**Aim of the exercise**. For this exercise, restate every line below word for word and drop the images.

Document structure recognition data
BEGIN

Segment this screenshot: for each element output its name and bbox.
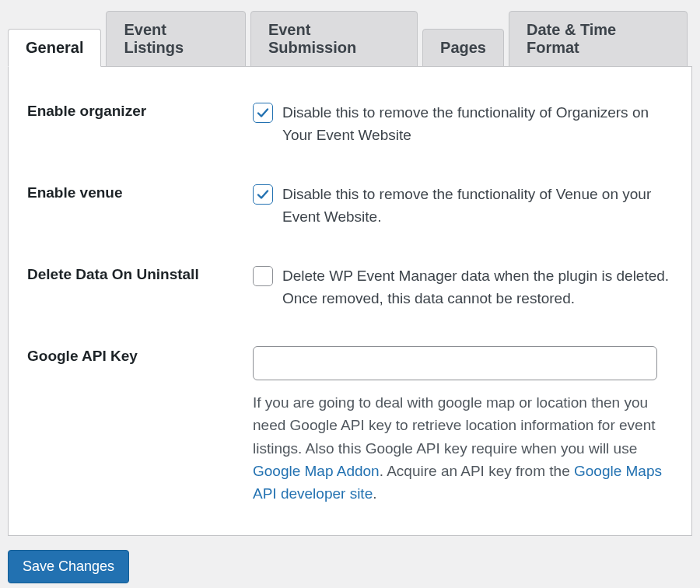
- save-changes-button[interactable]: Save Changes: [8, 550, 129, 583]
- checkbox-delete-on-uninstall[interactable]: [253, 266, 273, 286]
- row-enable-venue: Enable venue Disable this to remove the …: [27, 169, 673, 250]
- text-enable-organizer: Disable this to remove the functionality…: [282, 101, 673, 147]
- label-google-api-key: Google API Key: [27, 346, 253, 365]
- checkbox-enable-organizer[interactable]: [253, 103, 273, 123]
- settings-panel-general: Enable organizer Disable this to remove …: [8, 66, 692, 536]
- settings-tabs: General Event Listings Event Submission …: [8, 11, 692, 67]
- desc-google-api-key: If you are going to deal with google map…: [253, 391, 673, 506]
- check-icon: [257, 107, 269, 119]
- input-google-api-key[interactable]: [253, 346, 657, 380]
- text-enable-venue: Disable this to remove the functionality…: [282, 183, 673, 229]
- row-delete-on-uninstall: Delete Data On Uninstall Delete WP Event…: [27, 250, 673, 332]
- tab-pages[interactable]: Pages: [422, 29, 504, 67]
- label-enable-venue: Enable venue: [27, 183, 253, 201]
- check-icon: [257, 188, 269, 201]
- tab-event-submission[interactable]: Event Submission: [250, 11, 418, 67]
- checkbox-enable-venue[interactable]: [253, 184, 273, 205]
- tab-date-time-format[interactable]: Date & Time Format: [509, 11, 688, 67]
- text-delete-on-uninstall: Delete WP Event Manager data when the pl…: [282, 264, 673, 310]
- desc-part-2: . Acquire an API key from the: [380, 463, 574, 479]
- label-delete-on-uninstall: Delete Data On Uninstall: [27, 264, 253, 283]
- desc-part-1: If you are going to deal with google map…: [253, 394, 656, 457]
- tab-general[interactable]: General: [8, 29, 101, 67]
- row-enable-organizer: Enable organizer Disable this to remove …: [27, 87, 673, 169]
- desc-part-3: .: [373, 485, 376, 502]
- label-enable-organizer: Enable organizer: [27, 101, 253, 120]
- tab-event-listings[interactable]: Event Listings: [106, 11, 245, 67]
- row-google-api-key: Google API Key If you are going to deal …: [27, 332, 673, 512]
- save-row: Save Changes: [8, 550, 692, 583]
- link-google-map-addon[interactable]: Google Map Addon: [253, 463, 380, 479]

END

**Answer to the problem**.
Segment this screenshot: for each element output its name and bbox.
- save-changes-button[interactable]: Save Changes: [8, 550, 129, 583]
- checkbox-delete-on-uninstall[interactable]: [253, 266, 273, 286]
- row-enable-venue: Enable venue Disable this to remove the …: [27, 169, 673, 250]
- text-enable-organizer: Disable this to remove the functionality…: [282, 101, 673, 147]
- label-google-api-key: Google API Key: [27, 346, 253, 365]
- checkbox-enable-organizer[interactable]: [253, 103, 273, 123]
- settings-panel-general: Enable organizer Disable this to remove …: [8, 66, 692, 536]
- settings-tabs: General Event Listings Event Submission …: [8, 11, 692, 67]
- desc-google-api-key: If you are going to deal with google map…: [253, 391, 673, 506]
- check-icon: [257, 107, 269, 119]
- input-google-api-key[interactable]: [253, 346, 657, 380]
- text-enable-venue: Disable this to remove the functionality…: [282, 183, 673, 229]
- row-delete-on-uninstall: Delete Data On Uninstall Delete WP Event…: [27, 250, 673, 332]
- tab-pages[interactable]: Pages: [422, 29, 504, 67]
- label-enable-venue: Enable venue: [27, 183, 253, 201]
- check-icon: [257, 188, 269, 201]
- tab-event-submission[interactable]: Event Submission: [250, 11, 418, 67]
- checkbox-enable-venue[interactable]: [253, 184, 273, 205]
- tab-date-time-format[interactable]: Date & Time Format: [509, 11, 688, 67]
- text-delete-on-uninstall: Delete WP Event Manager data when the pl…: [282, 264, 673, 310]
- desc-part-2: . Acquire an API key from the: [380, 463, 574, 479]
- label-delete-on-uninstall: Delete Data On Uninstall: [27, 264, 253, 283]
- desc-part-1: If you are going to deal with google map…: [253, 394, 656, 457]
- tab-general[interactable]: General: [8, 29, 101, 67]
- row-enable-organizer: Enable organizer Disable this to remove …: [27, 87, 673, 169]
- desc-part-3: .: [373, 485, 376, 502]
- label-enable-organizer: Enable organizer: [27, 101, 253, 120]
- tab-event-listings[interactable]: Event Listings: [106, 11, 245, 67]
- row-google-api-key: Google API Key If you are going to deal …: [27, 332, 673, 512]
- save-row: Save Changes: [8, 550, 692, 583]
- link-google-map-addon[interactable]: Google Map Addon: [253, 463, 380, 479]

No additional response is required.